Start of Source data

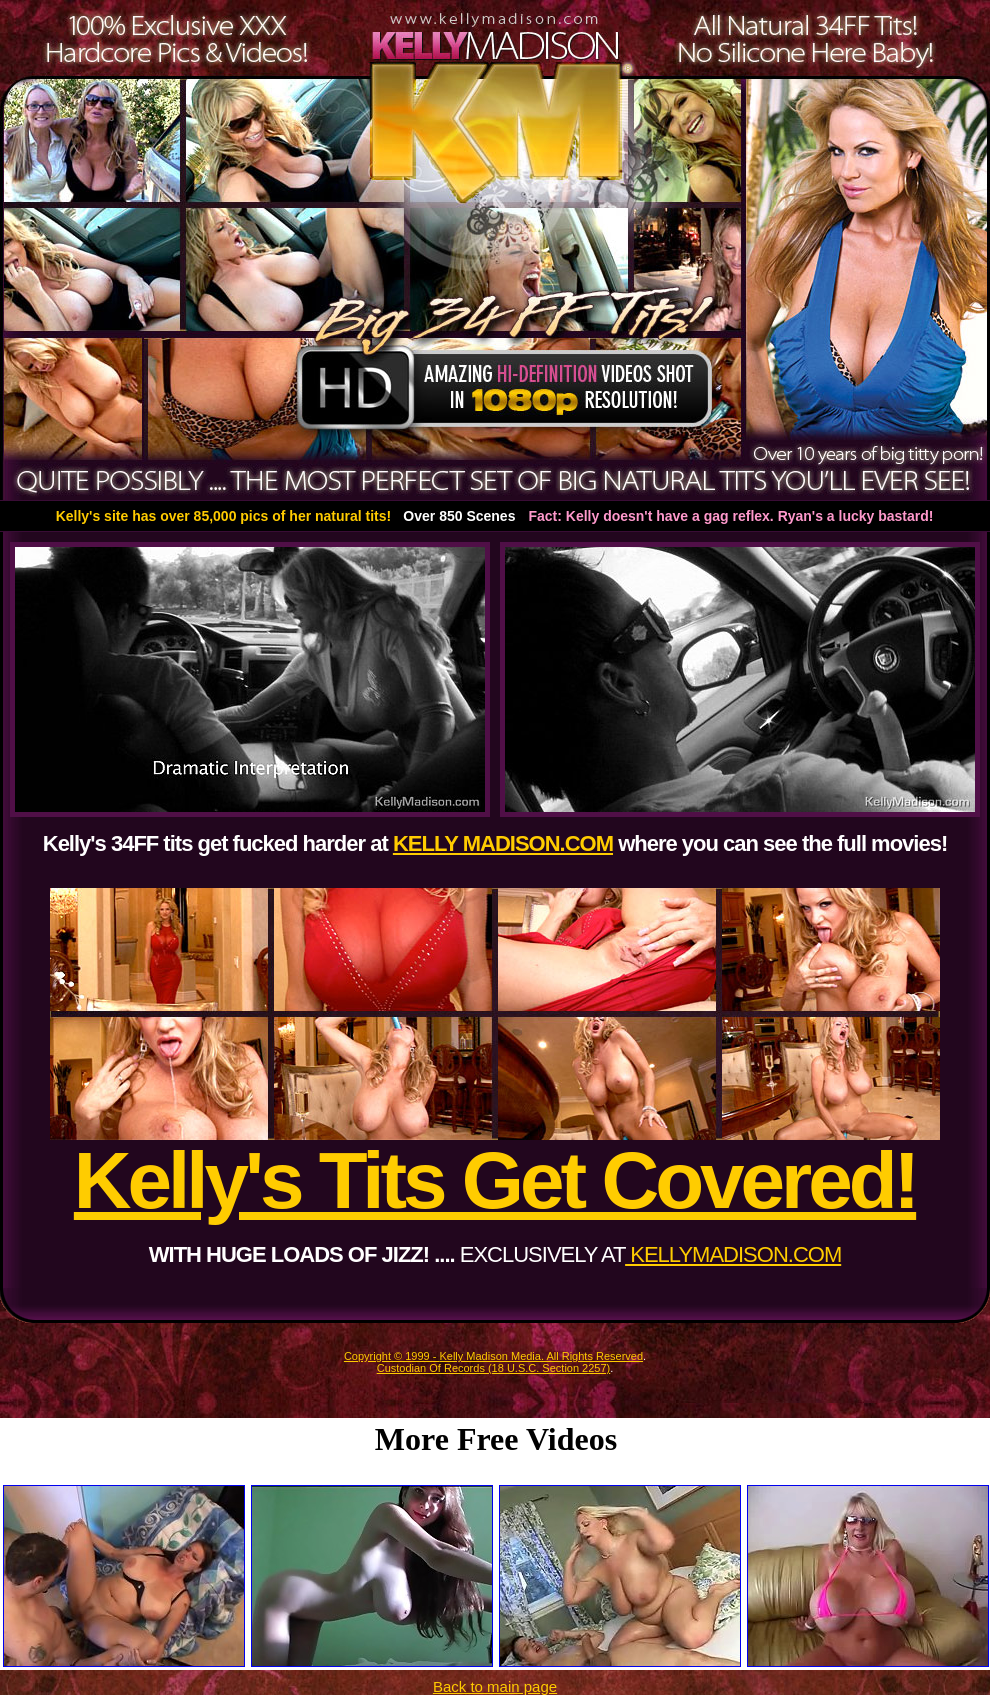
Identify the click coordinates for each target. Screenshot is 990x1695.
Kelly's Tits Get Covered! (495, 1180)
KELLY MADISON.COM (503, 843)
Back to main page (495, 1686)
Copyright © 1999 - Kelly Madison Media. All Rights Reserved (493, 1356)
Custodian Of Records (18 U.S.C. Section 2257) (494, 1368)
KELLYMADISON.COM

End of Source data

To do: Where pictures sit among the data above, omit them, and output the rest exactly.

Task output:
Identify the click coordinates for each target. Screenshot is 990x1695.
Kelly's Tits Get Covered! (495, 1180)
KELLY MADISON.COM (503, 843)
Back to main page (495, 1686)
Copyright © 1999 - Kelly Madison Media. All Rights Reserved (493, 1356)
Custodian Of Records (18 U.S.C. Section 2257) (494, 1368)
KELLYMADISON.COM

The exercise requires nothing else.